José Inácio Ribeiro de Abreu e Lima was born in 1768, Recife, son of captain Francisco Ignácio Ribeiro de Abreu e Lima and grandson of colonel Lourenço Gomes de Abreu e Lima. He was part of the Carmo Convent in Goiana, being ordained in 1784 as friar of the carmelite order, where he became known as José de Santa Rosa. He later became a drawing teacher at Seminary of Olinda. After his initial studies, he went to Coimbra and graduated in theology, being ordained a priest of the Catholic Church in Rome. He was laicized from the church in 1807 by the sentence of an ecclesiastical court for talking about his liberal and anticolonialist ideas during his sermons.

Back in the State of Brazil, José Inácio abandoned his clerical role, got married and became a lawyer, thus being nicknamed "Padre Roma" (Father Rome). He used to wear the symbols of the Order of Christ, even though he was not ordained. In 1807, shortly before the transfer of the Portuguese court to Brazil, he proposed that the Portuguese court should be only received if Dom João VI signed a constitution, but his idea was denied by his peers. He became a disciple and personal friend of Father Arruda Câmara and was initiated as a Freemason at the Areopagus Lodge.

In 1817, after the beginning of the Pernambucan revolution, Padre Roma was chosen to be sent to Sirinhaém to raise animosity for the republican cause, due to his oratory skills. He was successful in his mission, and was then sent to the Captaincy of Bahia, where he should meet the acquittances of Domingos Teotônio Jorge to gather support for their cause. He was traveling with his son, Luiz, both disguised as coconut sellers. They went to Salvador by jangada accompanied by two jangadeiros but were arrested on 26 March. There are two versions for their arrest. The first states that the troops were already waiting for them when they disembarked on Itapoã beach; the second states that the owner of the jangada anchored amongst the Fortes de São Diogo and Santa Maria and asked one of his employees to buy food at Simplício Manoel da Costa's tavern, but the latter went to the jangada to buy coconut and recognized Padre Roma, escorting him to Forte de São Pedro. During his arrest, he managed to destroy several compromising documents, including the proclamation Denodados patriotas bahianos.

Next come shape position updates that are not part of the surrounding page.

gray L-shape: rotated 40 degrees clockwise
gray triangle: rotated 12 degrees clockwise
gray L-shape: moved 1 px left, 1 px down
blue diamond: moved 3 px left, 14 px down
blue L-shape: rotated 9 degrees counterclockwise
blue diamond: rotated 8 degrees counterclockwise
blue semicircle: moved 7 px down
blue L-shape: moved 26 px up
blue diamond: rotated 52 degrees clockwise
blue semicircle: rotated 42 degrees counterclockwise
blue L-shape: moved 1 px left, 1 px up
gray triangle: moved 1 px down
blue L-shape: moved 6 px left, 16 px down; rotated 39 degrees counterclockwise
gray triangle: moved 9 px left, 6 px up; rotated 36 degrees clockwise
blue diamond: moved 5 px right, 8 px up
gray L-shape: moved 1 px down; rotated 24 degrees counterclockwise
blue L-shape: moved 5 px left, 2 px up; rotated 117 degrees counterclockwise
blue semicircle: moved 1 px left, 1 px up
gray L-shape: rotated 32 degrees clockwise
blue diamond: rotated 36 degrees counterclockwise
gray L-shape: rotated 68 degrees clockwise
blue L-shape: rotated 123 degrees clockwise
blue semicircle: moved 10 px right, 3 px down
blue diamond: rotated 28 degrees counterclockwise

Both of them were arrested in the same prison Padre Roma's other son, Abreu e Lima, was being held. One day later, Marcos de Noronha e Brito established a Military Commission without communicating Dom João VI's administration. Padre Roma argued he came to intercede for his son, but Marcos de Noronha e Brito ordered him to be executed with arquebus shots, which happened on 29 March at Campo de Santana. Both his sons watched his death. His death was notified by Idade d'Ouro do Brazil, quickly spreading to the nearby captaincies and generating fear amongst the revolutionaries.

==Homages==

His son José adopted the surname "Roma" and wrote about his father on the periodical Diario Novo on 28 July 1845.

Abreu e Lima wrote about the life of his father in the book Compendio da Historia do Brasil (Compendium of the History of Brazil) (1843). In 1834, during the Praieira revolt, Abreu e Lima commanded troops nicknamed "romeiros", as a homage to his father. Later, several people, including Empáfia de Vasconcelos and Evaristo da Veiga used Padre Roma's image to criticize Abreu e Lima's support for Dom Pedro I.

In 2017, during the celebration of the 200 years of Padre Roma's death, a statue of him was built in Campo da Pólvora and a mass was celebrated at Sant'Anna Church, where his remains were laid to rest.

He was portrayed with other revolutionaries on the Leão do Norte (Northern Lion) stained glass of Campo das Princesas Palace.